The other problem I have with the photo is the long held imagery of the black woman working for, pampering or at the service of the white woman. Besides Brazil’s long association of black women with cooking and cleaning, we saw a blatant example of this in a popular clothing store commercial last year.
In Brazil, the debate over cultural appropriation has been raging for a while now with extremes of opinions going in both directions. In some of Brazil’s cities, it is a common site to see African immigrants selling their goods in bustling downtown and middle class neighborhood streets. A few months ago, an Angolan that currently lives in São Paulo told me that in the business of sales, white people are often their biggest consumers. And no businessman/woman is going to reject the chances to make a sale because of someone’s skin color. Nor should they! Sometimes the prices of the items for sale are outside of the budget of black consumers and, as such, anyone practicing sales based upon race could run themselves out of business very quickly. This brings out another possibility regarding the photo. Was it an attempt to market the brand as race neutral in order to not be labeled as a “black” brand and thus possibly driving away the more lucrative (whiter) middle classes? It’s a shame because, as we’ve seen, product marketers often use the excuse of low sales as the reasoning for not having black models representing their products.

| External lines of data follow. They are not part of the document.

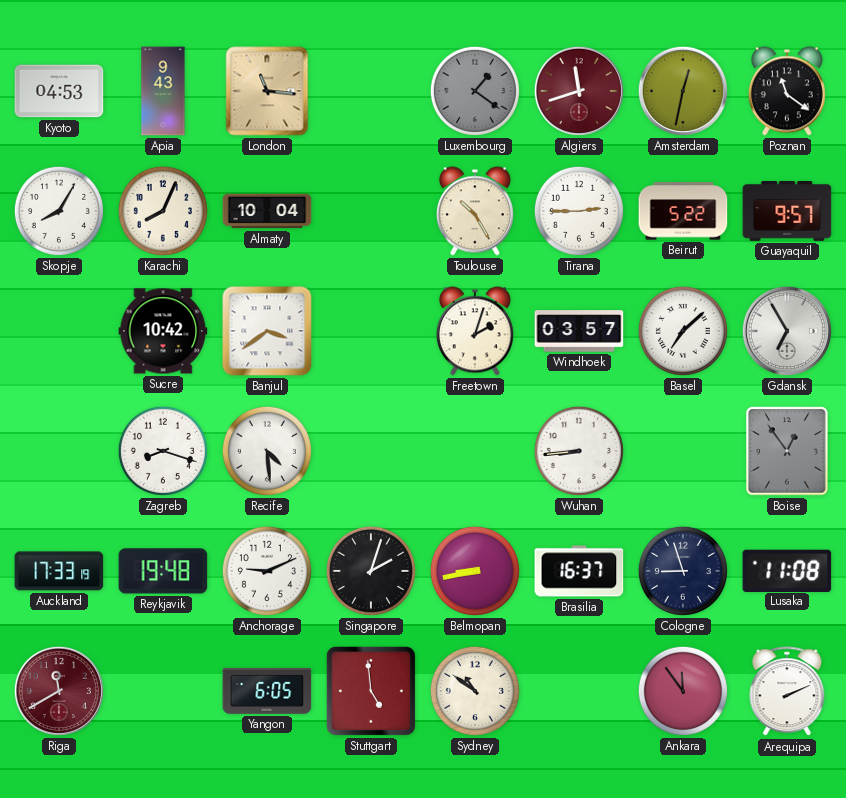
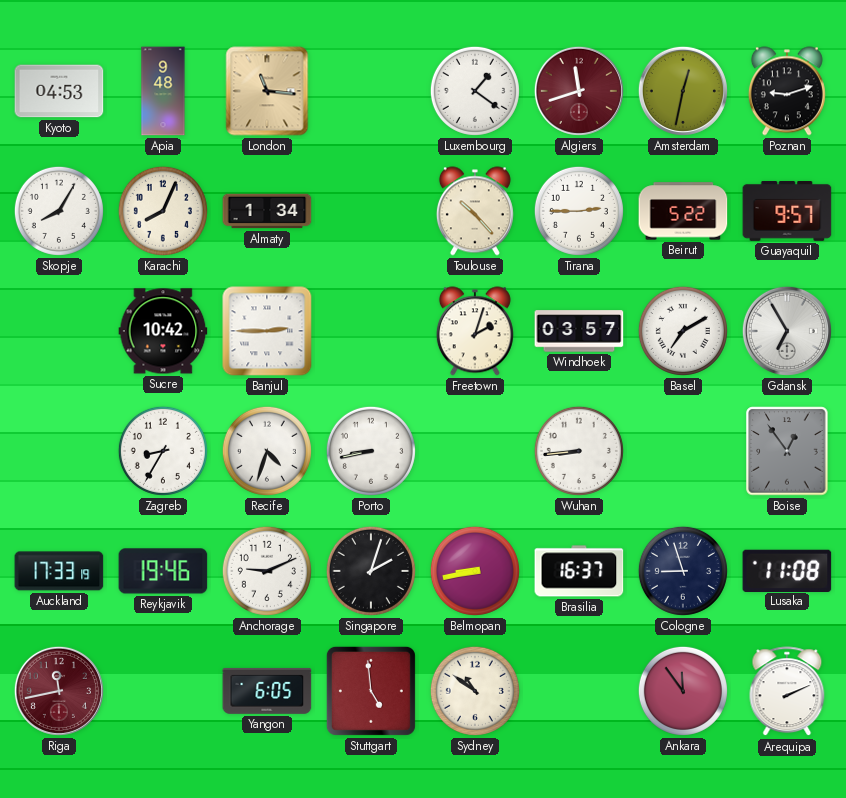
Apia: 9:43 -> 9:48
Luxembourg dial: grey -> white
Poznan: 11:21 -> 9:12
Almaty: 10:04 -> 1:34
Toulouse: 10:25 -> 10:23
Banjul: 3:39 -> 2:45
Basel: 7:08 -> 7:10
Zagreb: 8:18 -> 8:35
Recife: 4:29 -> 4:33
Porto: none -> 8:43
Reykjavik: 19:48 -> 19:46
Riga: 11:40 -> 11:43
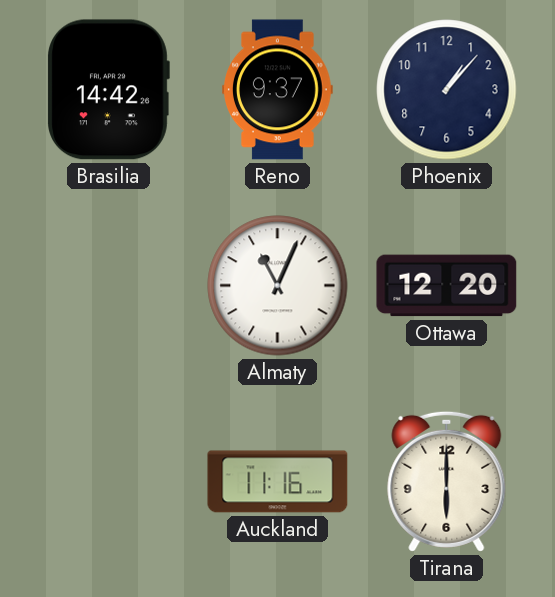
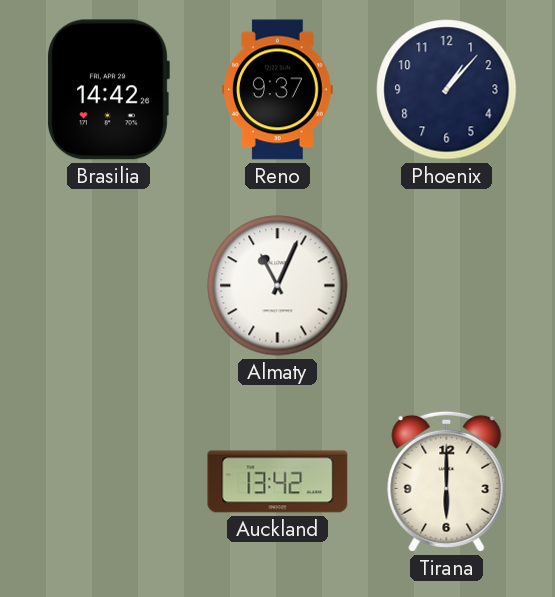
Ottawa: 12:20 -> none
Auckland: 11:16 -> 13:42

In a previous article from November 2014, the attitude toward the usage of headwraps was that they “are part of the head of women with attitude, whether white or black.” Maybe so. But this approach always runs the risk of pushing the image of those responsible or most associated with the style into the background. Which is where black populations always seem to end up in multi-racial societies.
Black cultural misappropriation in black spaces
By Juarez Xavier
Closing of activities of Neocriativa [1] “this semester” (1st of 2015, due to the strike of 2014). Socializing at the “U Baiano” bar. The mood of the meeting remained heated, hours later. Studies, research and reflections on surrealism [manifestos, contexts, inventors and works].
Inevitable: the work of Aimé Césaire (1913-2008), Martinican activist, politician, writer and poet, considered by André Breton (1896-1966) as one of the best poets of the movement.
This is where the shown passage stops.